Тот махнул рукой и сел на тумбу.

— Делай что хочешь, нету никакой возможности.

— Сейчас вот до конца прочту, а там разберемся… где тут, да, вот оно: секция, агитационно-вербовочный, жилищный, а тут опять собес… вот стерва-то!

— Ну тебя к черту! — сказал высокий и зашагал прочь от своего спутника.

— Ай не нашли еще? — спросила старушка, возвращаясь с керосином.

Маленький человек в наушниках посмотрел на нее мутными глазами, ничего не сказал и тоже пошел.

— Что это они? — спросил проходивший мимо с кистью маляр.

— Господь разум помутил, — сказала старушка. — В трех соснах заблудились.

1918



Синяя куртка

Перед самыми выборами в земельный комитет приехал какой-то человек в синей куртке и лаковых сапогах с большими усами и бритым круглым подбородком.

Он пришел на выборы в школу, и все, недоброжелательно косясь на него, спрашивали друг у друга:

— Чей-то такой?

— Да, говорят, Андреев сын, что выписался из общества лет двадцать назад и уехал в Севастополь.

— Кум из слободки его встречал там. Вроде как в жандармах, говорит, служил.

— Похоже на то. Куртка-то синяя.

— Там его знают, что он за птица, жить нельзя, вот он и прилетел сюда.

— Ну, да у нас долго не заживется.

— Много этих прощелыг шляется. Лучше бы ноги поскорей уносил отсюда.

Приезжий что-то говорил с лавочником, председателем совета, стоя у окна в передней части школы, где стоял стол для президиума совета. Все молчали и следили за ним подозрительными и недоброжелательными взглядами.

— По усам видно, с какого чердака кот, — сказал кто-то.

— Главное дело — куртка синяя. Синего сукна, окромя жандармов, никто не носил.

— Петлички спорол и думает провести. Нет, брат, не на простачков напал.

Вдруг все повернули головы: к председательскому столу подошел незнакомец, постучал карандашом, как бы требуя тишины, и с минуту постоял в ожидании полного успокоения, посмотрел рассеянно на отдушник, на стенные часы, потом на свои часы, вынув их из жилетного кармана.

Наступила полная тишина. Взгляды всех обратились на незнакомца.

— Ровно к присяге собрался приводить, — сказал сзади негромкий голос: взять бы его да от стола в три шеи…

— Товарищи! — раздался громкий, спокойный и уверенный голос незнакомца, — я потребую на пять минут вашего внимания, и затем мы приступим к выборам.

Задние толпой подвинулись вперед и тесным полукругом без шапок, как перед чтением манифеста, остановились перед столом.

— Я здесь родился, вырос, ваш земляк и вот теперь приехал поработать на родине. В такое трудное время каждый обязан.
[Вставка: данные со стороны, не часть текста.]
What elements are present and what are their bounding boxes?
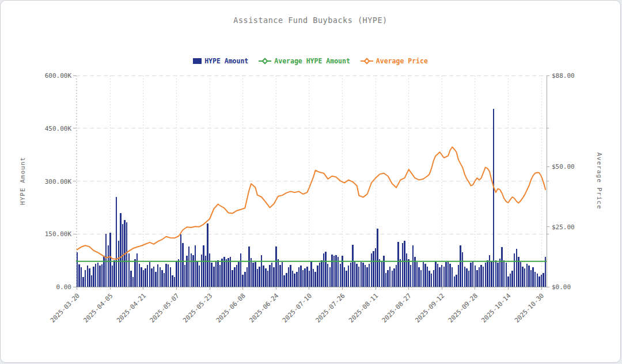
- bar: [126, 222, 127, 287]
- bar: [491, 261, 492, 287]
- bar: [271, 263, 272, 287]
- bar: [323, 253, 324, 287]
- x-tick-label: 2025-06-08: [215, 292, 247, 324]
- bar: [130, 271, 131, 287]
- bar: [116, 197, 117, 287]
- legend-item-average-price[interactable]: Average Price: [361, 57, 428, 65]
- bar: [333, 256, 335, 287]
- bar: [236, 265, 237, 287]
- bar: [365, 265, 366, 287]
- bar: [389, 267, 390, 287]
- bar: [464, 267, 465, 287]
- bar: [213, 267, 214, 287]
- bar: [217, 260, 218, 287]
- bar: [128, 253, 130, 287]
- legend-item-hype-amount[interactable]: HYPE Amount: [193, 57, 248, 65]
- bar: [354, 261, 355, 287]
- bar: [514, 253, 515, 287]
- bar: [524, 268, 525, 287]
- bar: [269, 265, 270, 287]
- bar: [304, 268, 305, 287]
- bar: [252, 263, 253, 287]
- bar: [424, 264, 426, 287]
- bar: [120, 213, 121, 287]
- bar: [196, 261, 198, 287]
- bar: [219, 265, 221, 287]
- bar: [437, 264, 438, 287]
- bar: [298, 267, 299, 287]
- x-tick-label: 2025-07-10: [281, 292, 313, 324]
- bar: [286, 273, 287, 287]
- bar: [77, 252, 78, 287]
- bar: [327, 264, 328, 287]
- bar: [109, 233, 111, 287]
- bar: [501, 247, 502, 287]
- bar: [420, 270, 422, 287]
- bar: [346, 271, 347, 287]
- bar-swatch-icon: [193, 58, 202, 64]
- bar: [105, 234, 107, 287]
- bar: [537, 274, 538, 287]
- bar: [85, 270, 86, 287]
- bar: [506, 263, 507, 287]
- bar: [195, 245, 196, 287]
- bar: [369, 264, 370, 287]
- bar: [499, 259, 500, 287]
- bar: [526, 264, 528, 287]
- x-tick-label: 2025-06-24: [248, 292, 280, 324]
- bar: [155, 272, 156, 287]
- bar: [543, 273, 544, 287]
- bar: [234, 267, 235, 287]
- x-tick-label: 2025-08-27: [381, 292, 413, 324]
- bar: [352, 245, 353, 287]
- bar: [232, 270, 233, 287]
- bar: [81, 267, 82, 287]
- bar: [321, 260, 322, 287]
- bar: [294, 274, 295, 287]
- bar: [335, 255, 336, 287]
- bar: [292, 271, 293, 287]
- y-tick-label-right: $25.00: [552, 223, 575, 231]
- bar: [447, 261, 449, 287]
- bar: [300, 266, 301, 287]
- bar: [132, 277, 134, 287]
- bar: [381, 261, 382, 287]
- legend-label: Average Price: [376, 57, 428, 65]
- bar: [522, 267, 523, 287]
- bar: [392, 271, 393, 287]
- bar: [310, 261, 312, 287]
- bar: [325, 252, 326, 287]
- bar: [431, 274, 432, 287]
- bar: [497, 263, 498, 287]
- y-tick-label-right: $50.00: [552, 163, 575, 170]
- bar: [248, 247, 249, 287]
- bar: [108, 245, 109, 287]
- bar: [361, 262, 362, 287]
- bar: [112, 266, 113, 287]
- x-tick-label: 2025-07-26: [314, 292, 347, 324]
- bar: [319, 263, 320, 287]
- bar: [489, 255, 490, 287]
- bar: [418, 267, 419, 287]
- bar: [165, 264, 166, 287]
- bar: [97, 263, 98, 287]
- bar: [393, 268, 395, 287]
- bar: [215, 261, 217, 287]
- bar: [242, 275, 243, 287]
- bar: [192, 255, 194, 287]
- bar: [475, 266, 476, 287]
- legend-item-average-hype-amount[interactable]: Average HYPE Amount: [259, 57, 350, 65]
- bar: [427, 267, 428, 287]
- bar: [454, 276, 455, 287]
- bar: [313, 269, 314, 287]
- bar: [406, 253, 407, 287]
- y-axis-title-left: HYPE Amount: [19, 157, 26, 205]
- x-tick-label: 2025-05-07: [149, 292, 181, 324]
- bar: [151, 268, 152, 287]
- bar: [186, 256, 187, 287]
- bar: [495, 260, 496, 287]
- bar: [211, 263, 212, 287]
- bar: [103, 256, 104, 287]
- bar: [470, 263, 471, 287]
- bar: [240, 253, 241, 287]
— Бреши, бреши… — сказал сзади негромко кузнец.

— Принимаете вы меня в свое общество?

Мужики хотели было промолчать, но так как незнакомец, говоря это, остановился взглядом на Федоре, стоявшем в полушубке с прорванным плечом, тот, почти против воли, потому что как-то неловко было не ответить, раз к нему обращаются, сказал неохотно:

— Что ж, милости просим.

— Отчего же не принять… — сказали остальные уже совершенно против воли и только потому, что один сказал и молчать было неудобно. Даже кузнец, который от печки в ярости погрозил кулаком Федору, и тот сказал:

— Очень даже рады будем…

— Вот у вас затевается земельный комитет. Дело для вас новое, и я не откажусь помочь.

— Убирайся ты к черту лучше, пока есть время, — проворчал опять кузнец так, что ближние оглянулись на него.

— Много таких помощников… — сказал угрюмо печник, обращаясь к шорнику, с которым они оба жались на уголке лавки.

Рядом с незнакомцем стал лавочник.

— Предлагаю собранию кандидатуру товарища Ломова на должность председателя комитета.

— Просим… — неожиданно вырвалось у Федора, и он, испуганно оглянувшись на кузнеца, махнул рукой и сел на дальнюю лавку.

— Вот дьявол-то! — сказал кузнец и почти со злобой крикнул:

— Просим.

Федор со своей лавки увидел уже несколько кулаков.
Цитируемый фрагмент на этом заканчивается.